Bell, who was drafted in 2005 by the Los Angeles Angels of Anaheim with the 37th overall pick in the Major League Baseball First-Year Players Draft, had been tearing up the opposition in the Texas League.

Playing for the Travelers, the Angels’ double-AA affiliate, he was leading the league with a 2.23 earned-run average and with just 1.08 walks/hits per innings pitched.

The news of his promotion traveled fast on Sunday.

“That’s awesome,” said Crescenta Valley baseball Coach Phil Torres. “We’re all excited.
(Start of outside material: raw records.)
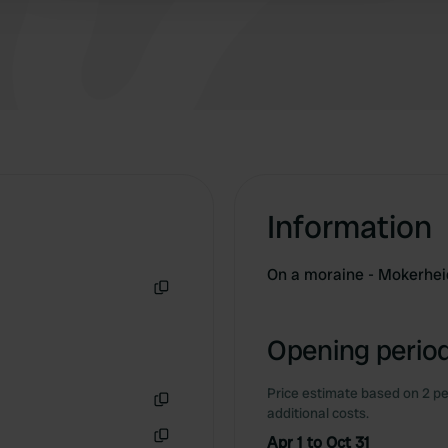
isn't much to do. But sometimes that is actually
quite nice too.
Information
On a moraine - Mokerhe
Copy
Opening period
Price estimate based on 2 pe
additional costs.
Copy
Apr 1 to Oct 31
Good things happen to good people and that’s why he’s where he’s at.”

Torres, who coached Bell for four years at Crescenta Valley, received a call from his former multiple-time Pacific League Most Valuable Player and All-Area Baseball Player of the Year on Sunday and was quickly looking up the dates in which Salt Lake will travel to take on Pacific Coast League rivals Fresno and Las Vegas.

Bell, 22, is set to make his first start today when Salt Lake hosts the Colorado Springs Sky Sox.
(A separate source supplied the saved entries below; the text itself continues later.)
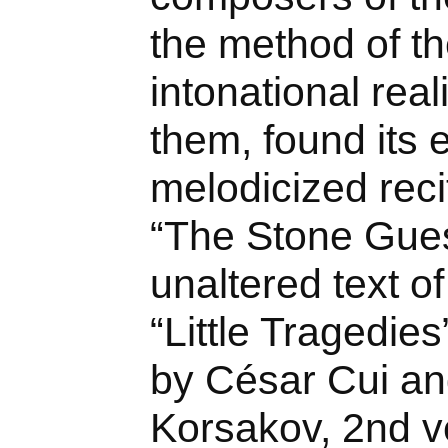
the method of th
intonational rea
them, found its 
melodicized reci
“The Stone Guest
unaltered text o
“Little Tragedie
by César Cui an
Korsakov, 2nd v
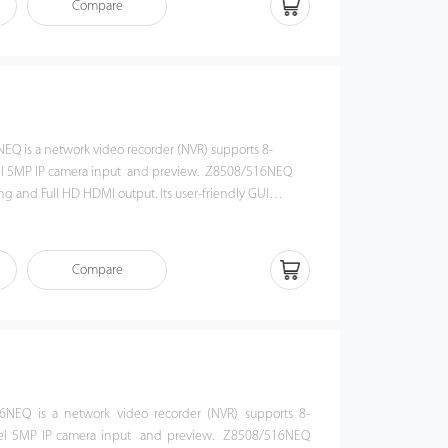
Compare
video management security platform. Z8504NEQ-4P NVR
on for government organizations, banks and commercial
EQ is a network video recorder (NVR) supports 8-
el 5MP IP camera input and preview. Z8508/516NEQ
g and Full HD HDMI output. Its user-friendly GUI
shortcut operations, including remote control and
 / 516NEQ is compatible with profile S protocol, which
ability with 3rd party IP camera and video security
Compare
his NVR offers a good quality for video surveillance in
n, bank or commercial projects.
6NEQ is a network video recorder (NVR) supports 8-
el 5MP IP camera input and preview. Z8508/516NEQ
He left early Monday from Arkansas to travel to Salt Lake, where the Bees were playing the Sky Sox. However, in an e-mail to the News-Press late Sunday night he wrote that he was just happy to keep moving up in the organization and to get a chance, one which he added he’ll learn as much as he can from.

Heading into Monday’s game against the Sky Sox, in which St. Francis graduate Jason Hirsh was starting for Colorado Springs, the Bees were ½ a game behind the Sox for first place in the Pacific Coast League North with a 36-28 record.

It’s quite a change from the Travelers, who, as of Monday, were 24-37 and in last place in the Texas League North.

Bell played much of last season in the Angels’ Class A Advanced club in Rancho Cucamonga, but was actually sent down during one stretch.

This season, though, he’s been simply tremendous on the mound. With a deceiving 4-3 record, he’s tossed 68 2/3 innings and given up just 54 hits and a .212 opposing batting average, while striking out 51 to just 20 walks. He gave up one earned run on June 8 in his last start.

On the Bees, he will join such Angels organization luminaries as Howie Kendrick, Jose Arredondo, Reggie Willits and Brandon Wood. On the team’s current roster, Bell will be the fourth youngest player.

“It’s one more step,” said Hertz of Bell’s quest to reach the big leagues. “Everybody’s real proud of him.”